Belgeler, Hitler’in sadık sekreteri Martin Bormann tarafından Lorenz’e, Berlin düşmeden önce şehir dışına çıkarılması için teslim edilmişti. Rothman ve ekibi, bu belgeleri gizlilik içinde tercüme etti. İlginçtir ki, belgeleri ilk okuyanların tamamı Yahudiydi — ve onlar, yok etmeye kararlı olduğu insanların eline düşen bu metni “tarihin ironisi” olarak tanımladı.
“SAHİP OLDUĞUM HER ŞEY PARTİ’YE AİTTİR”
Hitler’in 29 Nisan 1945 sabahı, ölümünden yalnızca bir gün önce imzaladığı vasiyette, alışıldık nefret söylemleri yer alıyordu.
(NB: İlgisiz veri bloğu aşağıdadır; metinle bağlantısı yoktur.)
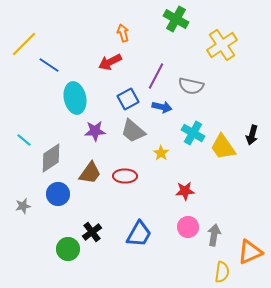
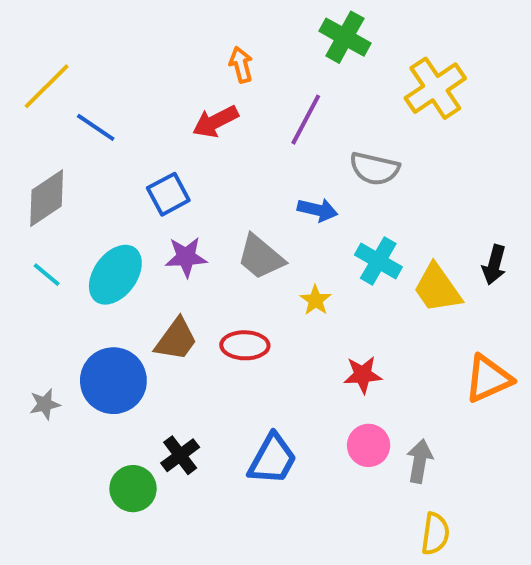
purple line: (156, 76) -> (306, 120), moved
cyan ellipse: (75, 98) -> (115, 275), moved, turned 48
blue square: (128, 99) -> (168, 194), moved
gray diamond: (51, 158) -> (47, 198), moved
blue circle: (58, 194) -> (113, 381), size x1.4
orange triangle: (250, 252) -> (488, 379), moved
Bunun yanı sıra, ölümünden sonra kurulacak hükümetin yapısını da ayrıntılı biçimde kaleme almıştı. Ancak mal varlığına dair ifadeler son derece sınırlıydı:
“Sahip olduğum her şey, eğer bir değeri varsa, Parti’ye aittir. Parti yoksa Devlet’e, o da yoksa artık karar vermeme gerek yoktur.”
Hitler, Linz kentinde kurmayı planladığı sanat galerisi için topladığı tabloların hiçbir zaman kişisel amaçla edinilmediğini belirtiyor; duygusal değeri olan birkaç eşyayı ise yakın çevresine, özellikle ev hizmetçisi Anni Winter’a bırakıyordu.
Ertesi gün, yani 30 Nisan 1945’te, Hitler Berlin’de intihar etti. Ardında milyonlarca ölü, yıkılmış bir Almanya ve değersiz hale gelmiş bir miras bıraktı.